The present application is generally related to inground operations and, more particularly, to a system, apparatus and method for electrically coupling an electrical signal onto an electrically conductive drill string for purposes of transferring the signal.
Generally, an inground operation such as, for example, drilling to form a borehole, subsequent reaming of a borehole for purposes of installing a utility line, borehole mapping and the like use an electrically conductive drill string which extends from an above ground drill rig. The prior art includes examples of the use of an electrically conductive drill string as an electrical conductor for serving to electrically conduct a data signal from an inground tool to the drill rig. The surrounding earth itself serves as a signal return path for purposes of detecting the signal at the drill rig. This type of system is often referred to as a Measurement While Drilling, MWD, system.
An example of an attempt to use the drill string as an electrical conductor in an MWD system is seen, for example, in U.S. Pat. No. 4,864,293 (hereinafter, the '293 patent). In one embodiment, the patent teaches an electrically isolated collar that is fitted around the drill string. Applicants recognize that the use of such an electrically isolated collar (FIG. 2, item 32) is problematic at least with respect to durability in what can be an extremely hostile inground environment. In another embodiment, shown in FIGS. 3 and 4, a suitable dielectric separator 40 is diagrammatically shown and asserted to electrically isolate a front section of the drill string from the remainder of the drill string. No detail is provided that would reasonably teach one how to fabricate this separator, but it is reasonable to assume that the isolator would simply be inserted into a break in the drill string for co-rotation therewith. Unfortunately, the isolator would then be subject to the same rigorous mechanical stresses during the drilling operation as the drill pipe sections of the drill string including pure tension force during pullback operations and high shear forces due to rotational torque that is applied to the drill string by the drill rig. While the drill string is generally formed from high strength steel that can readily endure these forces, Applicants are unaware of any currently available non electrically conductive material that is capable of enduring all these different forces with a reliability that Applicants consider as acceptable. It should be appreciated that the consequences of breaking off the end of the drill string during a drilling operation are extremely severe. Thus, the risk introduced through the use of an isolator in the suggested manner is submitted to be unacceptable.
An even earlier approach is seen in U.S. Pat. No. 4,348,672 in which an attempt is made to introduce an electrically isolating break in the drill string using various layers of dielectric material that are interposed between the components of what the patent refers to as an “insulated gap sub assembly” that is made up of first and second annular sub members. One embodiment is illustrated by FIGS. 5 and 6 while another embodiment is illustrated by FIGS. 7 and 8 of the patent. Unfortunately, the practice of interposing relatively thin dielectric layers in a gap defined between adjacent high-strength metal components, that are competent to withstand extreme forces as well as a hostile downhole environment, is unlikely to provide an acceptable level of performance. In particular, these dielectric layers are subjected to the same severe forces as the first and second annular sub members such that durability in a hostile downhole environment is most likely to be limited. That is, the desired electrical isolation will be compromised at the moment that one of the relatively thin dielectric layers is worn through.

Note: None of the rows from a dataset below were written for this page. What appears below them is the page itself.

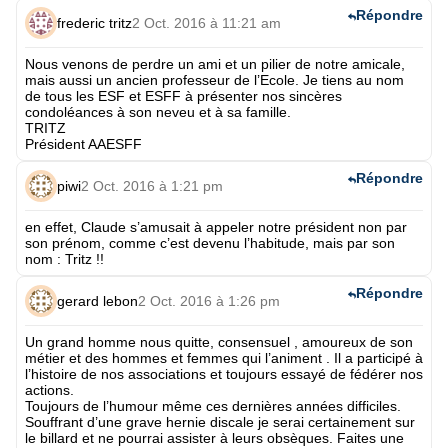
Répondre
frederic tritz
2 Oct. 2016 à 11:21 am
Nous venons de perdre un ami et un pilier de notre amicale,
mais aussi un ancien professeur de l’Ecole. Je tiens au nom
de tous les ESF et ESFF à présenter nos sincères
condoléances à son neveu et à sa famille.
TRITZ
Président AAESFF
Répondre
piwi
2 Oct. 2016 à 1:21 pm
en effet, Claude s’amusait à appeler notre président non par
son prénom, comme c’est devenu l’habitude, mais par son
nom : Tritz !!
Répondre
gerard lebon
2 Oct. 2016 à 1:26 pm
Un grand homme nous quitte, consensuel , amoureux de son
métier et des hommes et femmes qui l’animent . Il a participé à
l’histoire de nos associations et toujours essayé de fédérer nos
actions.
Toujours de l’humour même ces dernières années difficiles.
Souffrant d’une grave hernie discale je serai certainement sur
le billard et ne pourrai assister à leurs obsèques. Faites une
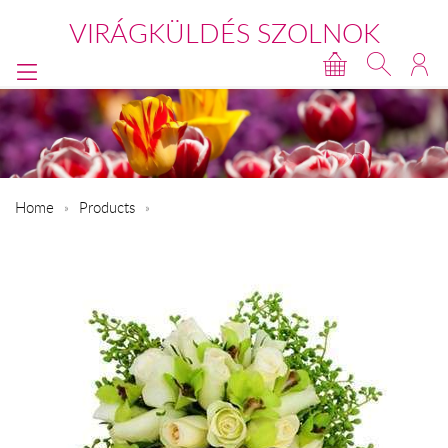
VIRÁGKÜLDÉS SZOLNOK
Home
Products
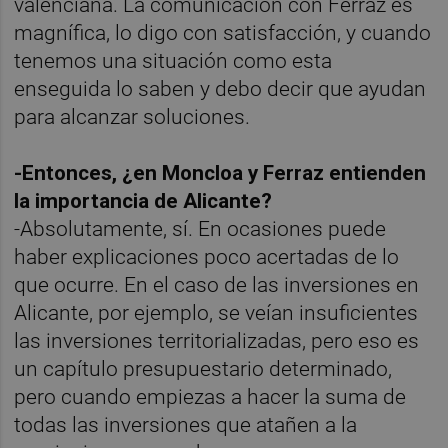
valenciana. La comunicación con Ferraz es
magnífica, lo digo con satisfacción, y cuando
tenemos una situación como esta
enseguida lo saben y debo decir que ayudan
para alcanzar soluciones.
-Entonces, ¿en Moncloa y Ferraz entienden
la importancia de Alicante?
-Absolutamente, sí. En ocasiones puede
haber explicaciones poco acertadas de lo
que ocurre. En el caso de las inversiones en
Alicante, por ejemplo, se veían insuficientes
las inversiones territorializadas, pero eso es
un capítulo presupuestario determinado,
pero cuando empiezas a hacer la suma de
todas las inversiones que atañen a la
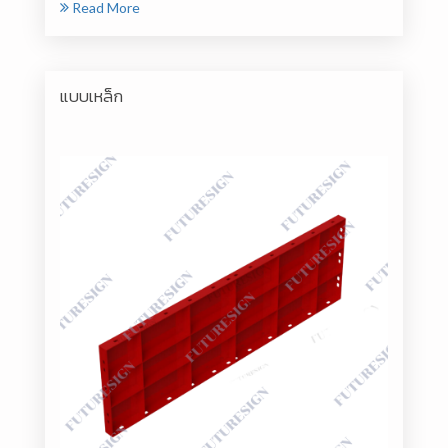
Read More
แบบเหล็ก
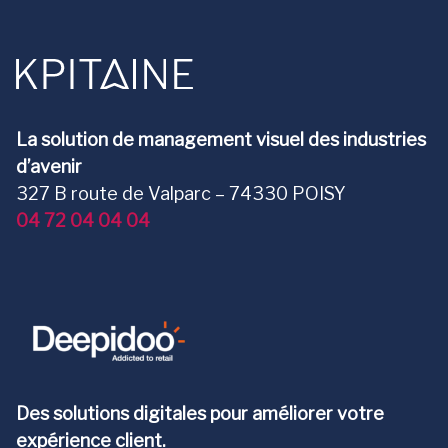
La solution de management visuel des industries
d’avenir
327 B route de Valparc – 74330 POISY
04 72 04 04 04
Des solutions digitales pour améliorer votre
expérience client.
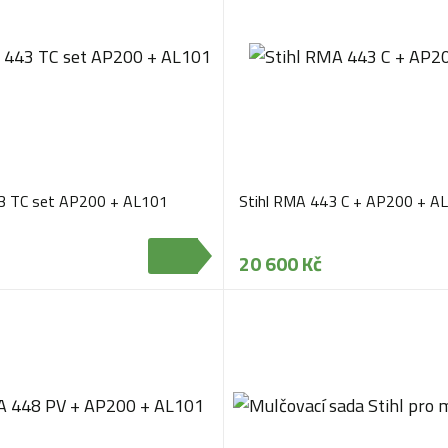
3 TC set AP200 + AL101
Stihl RMA 443 C + AP200 + A
20 600 Kč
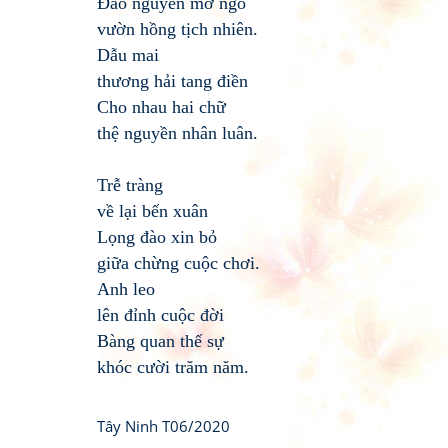
Đào nguyên mở ngõ
vườn hồng tịch nhiên.
Dẫu mai
thương hải tang điền
Cho nhau hai chữ
thệ nguyền nhân luân.
Trễ tràng
về lại bến xuân
Lọng đào xin bỏ
giữa chừng cuộc chơi.
Anh leo
lên đỉnh cuộc đời
Bàng quan thế sự
khóc cười trăm năm.
Tây Ninh T06/2020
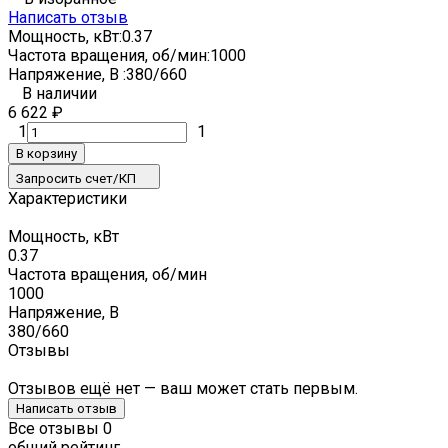
Написать отзыв
Мощность, кВт:
0.37
Частота вращения, об/мин:
1000
Напряжение, В :
380/660
В наличии
6 622
₽
1
1
В корзину
Запросить счет/КП
Характеристики
Мощность, кВт
0.37
Частота вращения, об/мин
1000
Напряжение, В
380/660
Отзывы
Отзывов ещё нет — ваш может стать первым.
Написать отзыв
Все отзывы
0
общий рейтинг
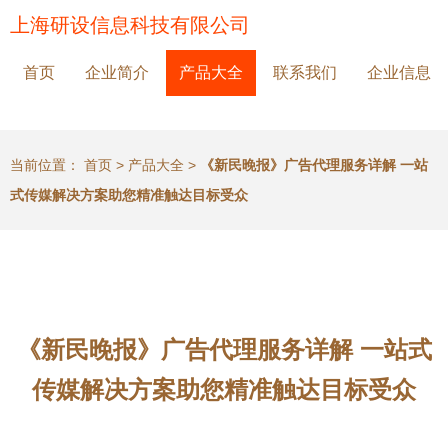
上海研设信息科技有限公司
首页
企业简介
产品大全
联系我们
企业信息
当前位置：
首页
>
产品大全
>
《新民晚报》广告代理服务详解 一站
式传媒解决方案助您精准触达目标受众
《新民晚报》广告代理服务详解 一站式
传媒解决方案助您精准触达目标受众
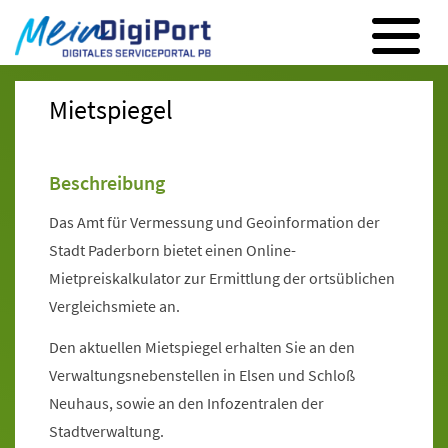
Digitales Serviceportal Paderborn
Zur Hauptnavigation
Zum Inhalt
Zum Footer
Mietspiegel
Beschreibung
Das Amt für Vermessung und Geoinformation der
Stadt Paderborn bietet einen Online-
Mietpreiskalkulator zur Ermittlung der ortsüblichen
Vergleichsmiete an.
Den aktuellen Mietspiegel erhalten Sie an den
Verwaltungsnebenstellen in Elsen und Schloß
Neuhaus, sowie an den Infozentralen der
Stadtverwaltung.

Practical approaches with respect to coupling an electrical signal onto a drill string in the context of an MWD system are seen, for example, in U.S. patent application Ser. No. 13/035,774 (hereinafter the '774 Application) and U.S. patent application Ser. No. 13/035,833 (hereinafter, the '833 Application), each of which is commonly owned with the present application and each of which is incorporated herein by reference in its entirety. The latter applications take the highly effective approach of using a downhole current transformer to inductively couple a downhole signal onto the drill string while still maintaining physical performance characteristics that are comparable to those of the drill string itself. While the '774 and '833 Applications provided sweeping advantages over the then-existing state of the art, Applicants have discovered other highly advantageous approaches, as will be described hereinafter.
The foregoing examples of the related art and limitations related therewith are intended to be illustrative and not exclusive. Other limitations of the related art will become apparent to those of skill in the art upon a reading of the specification and a study of the drawings.